Monday, October 24, 2016

The Benefits of Longer Visit Durations

In terms of web metrics, visit duration refers to the amount of time a visitor spends at a domain. As an aggregated metric, it can refer to the average visit duration of all visitors. This type of metric belong to the "visit characterization" family of metrics, which help site operators better understand the trends and behaviors of visitors while at the domain.

While page visits, impressions, total visits, and unique visitors are metrics that often receive a great deal of attention, visit duration has the capability to tell the domain operator things other metrics cannot. The aforementioned metrics can be more direct in telling the story of how much notice a web campaign received, but not necessarily in measuring the impact and success of a message and its ability to capture the visitor's attention and interest. Additionally, impressions and visits do not necessarily correlate to conversions, which might be defined as email or SMS subscriptions, social media shares, or number of purchases. Long visit duration alone does not guarantee conversions, but tends to positively correspond with more engagement, more link interaction, and more repeat visits and frequency.


Yaro Starak analyzed the value of visit duration in an entry to his marketing website, Entrepreneur's Journey. According to Starak, creating engagement content and facilitating community building are key ways to increase visit duration. This can be done by simply adding more content (which can include articles, supplementary information, how-tos, customer testimonials, etc). Additionally, creating visitor forums can be a good way to build site loyalty and boost favorable metrics. Some great examples of tactics to increase visit duration include news websites creating live streamed events, Youtube's investment in algorithmic "selected for you" videos and suggesting similar content, or even Amazon's "other visitors also viewed" product recommendations. In the eyes of the visitor, these advents save them time and effort - but they can also increase their visit duration on your domain and discourage "bounces."
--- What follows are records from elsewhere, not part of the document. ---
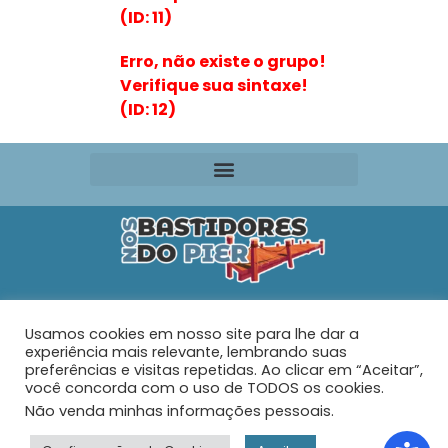
(ID: 11)
Erro, não existe o grupo!
Verifique sua sintaxe!
(ID: 12)
Editora VR Ltda. ME
Usamos cookies em nosso site para lhe dar a
Rua Maria de Souza Santos Nº 159 – AP 401 –
Praia do
experiência mais relevante, lembrando suas
Tabuleiro – Barra Velha – SC
preferências e visitas repetidas. Ao clicar em “Aceitar”,
você concorda com o uso de TODOS os cookies.
Não venda minhas informações pessoais
.
© 2026 - Nos Bastidores do Pier - Todos os direitos
reservados.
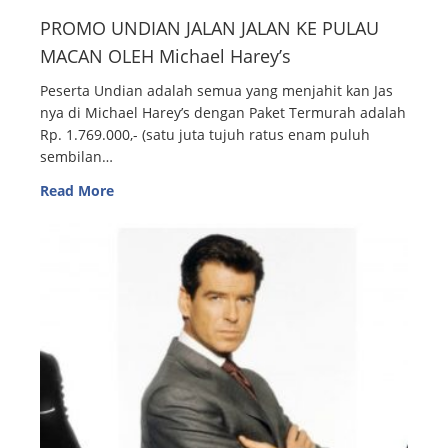
PROMO UNDIAN JALAN JALAN KE PULAU
MACAN OLEH Michael Harey’s
Peserta Undian adalah semua yang menjahit kan Jas
nya di Michael Harey’s dengan Paket Termurah adalah
Rp. 1.769.000,- (satu juta tujuh ratus enam puluh
sembilan…
Read More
Despite the helpfulness of the visit duration metric, it needs to be understood as a supplement to other metrics. As noted by the marketing source group, Wholewhale, a long visit duration might mean that visitors are having technical difficulties with your website. If this isolated to mobile visitors, it could mean that your site is not well adapted to mobile browsers and is frustrating visitors. Long visit duration, but low conversions, recency, or frequency (of visits) should signal to a domain operator that they are not reaping metric rewards from long visit duration, and there may be other problems standing in the way.


Some supplementary metrics to look at include page visit time (so that the pages visitors linger on can be enhanced, replicated, or if needed, repaired) and page views per visit. These metrics could help the domain operator identify their successful content and modify their site to showcase their most popular, longest viewed, and most revisited content. Recency and frequency can also be considered as metrics related to the helpfulness, popularity, and success of web content.


So, summarily, visit duration is a small piece of the picture, but it has the potential to highlight a domain's strengths or weaknesses. If an organization's goal with their web presence is to build an online community and foster engagement and loyalty, visit duration can be a great supplementary metric for gauging the desirability of their content and how well it fulfills the needs and wants of visitors.